Economic Update

Published 22 Jul 2010

President Gloria Macapagal-Arroyo has pledged to make education a priority for the remaining three years of her presidency by investing in human capital.

She unveiled her initiative, which was a preview from her July 23 State of the Nation Address (SONA), before the League of Corporate Foundations, an association of over 80 grant-making corporate foundations and companies. The organisation is working to solve social problems in the Philippines through a variety of corporate social responsibility (CSR) programmes.

Since 2002, the LCF has so far spent P3.8bn ($85m) for such activities, “with the bulk allocated for education”, said Marilou Erni, LCF’s president.

Arroyo announced the launching of a P4bn (a little over $88m) fund for student loans, business-funded training and the expansion of state universities and colleges under the commission on higher education.
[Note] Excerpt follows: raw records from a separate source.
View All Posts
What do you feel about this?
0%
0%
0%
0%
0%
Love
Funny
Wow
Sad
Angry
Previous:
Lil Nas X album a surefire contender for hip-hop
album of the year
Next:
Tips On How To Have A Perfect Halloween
The allocation will also be used to raise the number of student beneficiaries under the state scholarship program to 200,000, or five times last year’s 40,000.

The president also committed to “investing P3 billion [$66m] in engineering research and development technology to achieve a critical mass of research and development [R&D] capable manpower over the next three years.” The United Nations Educational, Scientific and Cultural Organisation’s (UNESCO) Institute for Statistics recommends for developing countries a population ratio of researchers, scientists and engineers of 340 for every 1m people in the population. The country’s current ratio is only 48 per one million.
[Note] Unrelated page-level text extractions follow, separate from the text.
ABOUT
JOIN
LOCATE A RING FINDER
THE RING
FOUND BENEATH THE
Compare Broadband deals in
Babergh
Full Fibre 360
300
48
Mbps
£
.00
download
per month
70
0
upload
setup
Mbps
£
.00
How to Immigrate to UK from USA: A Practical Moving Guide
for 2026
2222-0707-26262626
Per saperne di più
However, some politicians are wary of the promises being made. “When I was a new senator in 2001 I wanted to find out how the SONA was. But my experience was that nothing came true out of the SONA promises. It’s a one-day affair and then it comes to pass,” said Senator Panfilo Lacson, who was quoted in the local press.

Nonetheless, since 2001, the Arroyo administration has hired more than 40,000 teachers, trained 200,000 teachers in various subject areas and built 15,000 classrooms. The administration has distributed 12m textbooks and manuals, resulting in a ratio of one textbook per grade school student for English, Filipino, science, math and social studies instead of one for every five students, as in the past. The Technical Education and Skills Development Authority (TESDA), a government agency under the department of education, is responsible for managing and supervising technical education and skills development in the Philippines. The authority will graduate 1.5m students this year in technical and vocational education, almost double the 2004 figure.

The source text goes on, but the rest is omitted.